Note: Acceleration can also be measured as angular rotation acceleration and in those cases the units of measurements are degrees/second-squared. This is different from the acceleration along any one axis and is more complex to translate along any 1 axis.
Number of axis of measurement: Since humans move bodies in 3 dimensions, it is always beneficial to have a 3 degree axis.
Sensitivity: This is the resolution of the accelerometer. In general, the greater the resolution, the more it can resolve. However, getting a very fine resolution also means that it starts measuring a significant amount of noise. Most human activities (except for eye saccades) are not very fast and hence having a greater resolution adds a noise floor to the data that will need to be filtered. The resolution is expressed in various means. One way that manufacturers of accelerometer’s measure it is in tilt accuracy. For example 0.1 degree tilt is difficult to measure but 1 degree tilt is easy. There is some error from the instrumentation and logic circuits but that is very minimal.

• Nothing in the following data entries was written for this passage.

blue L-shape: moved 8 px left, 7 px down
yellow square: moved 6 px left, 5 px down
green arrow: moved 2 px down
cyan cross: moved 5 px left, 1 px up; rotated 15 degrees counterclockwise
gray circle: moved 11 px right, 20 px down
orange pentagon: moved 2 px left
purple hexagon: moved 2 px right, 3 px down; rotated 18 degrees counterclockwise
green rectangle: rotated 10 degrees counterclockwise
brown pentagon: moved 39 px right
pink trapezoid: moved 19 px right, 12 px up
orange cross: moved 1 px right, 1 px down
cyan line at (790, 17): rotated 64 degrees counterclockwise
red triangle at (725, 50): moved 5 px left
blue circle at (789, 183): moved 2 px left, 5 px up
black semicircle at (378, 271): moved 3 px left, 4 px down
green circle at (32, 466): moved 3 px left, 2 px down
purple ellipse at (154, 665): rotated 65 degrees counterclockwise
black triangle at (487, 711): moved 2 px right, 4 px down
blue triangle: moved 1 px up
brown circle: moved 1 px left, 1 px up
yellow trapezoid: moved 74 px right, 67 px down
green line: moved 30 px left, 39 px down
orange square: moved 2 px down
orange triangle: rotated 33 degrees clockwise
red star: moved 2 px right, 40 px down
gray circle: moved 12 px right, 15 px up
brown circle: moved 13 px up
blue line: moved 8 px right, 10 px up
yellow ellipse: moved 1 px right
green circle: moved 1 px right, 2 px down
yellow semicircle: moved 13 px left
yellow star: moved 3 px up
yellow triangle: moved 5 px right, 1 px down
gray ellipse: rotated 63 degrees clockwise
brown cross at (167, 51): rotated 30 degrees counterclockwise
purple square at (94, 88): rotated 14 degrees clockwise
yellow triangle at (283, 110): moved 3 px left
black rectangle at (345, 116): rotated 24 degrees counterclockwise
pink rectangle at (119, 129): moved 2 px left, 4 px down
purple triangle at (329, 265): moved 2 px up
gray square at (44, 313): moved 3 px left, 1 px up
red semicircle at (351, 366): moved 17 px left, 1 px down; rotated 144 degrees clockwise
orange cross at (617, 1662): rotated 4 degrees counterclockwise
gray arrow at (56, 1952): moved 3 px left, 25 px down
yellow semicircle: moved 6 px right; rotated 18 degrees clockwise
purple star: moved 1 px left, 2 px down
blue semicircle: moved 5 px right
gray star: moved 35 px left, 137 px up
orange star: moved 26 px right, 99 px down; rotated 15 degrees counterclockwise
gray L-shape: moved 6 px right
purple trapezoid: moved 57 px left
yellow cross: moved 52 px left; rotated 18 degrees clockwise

Temperature stability: Many accelerometers nowadays compensate for a change in temperature automatically but it is possible that some may not have the circuits built into them and may require external compensation
Frequency of measurements or “bandwidth” The accelerometer can measure acceleration at any instant but needs time to reset for the next measurement. It should be capable of measuring at least 2X times the fastest movement that needs to be recorded. How fast does the data need to be gathered per second for a human? The human neuron transmits at 300Hz to 1kHz but the muscles move much slower. For example the range for tremor is in the 4-8 Hz although a muscle twitch is much faster under zero load. In the presence of load this response slows down considerably and it does depend on the activity that is being performed. A reasonable measure for an accelerometer is in the 50-100Hz range.
There are other characteristics that go into design of the accelerometer – for example does the accelerometer send analog data or digital data. What is the range of that data? Is it 8-bit number that varies from 0-255 or a 16 bit number that varies from 0-65536? These are design consideration for the wearable technology manufacturers and not many of them state these numbers explicitly in their documentation.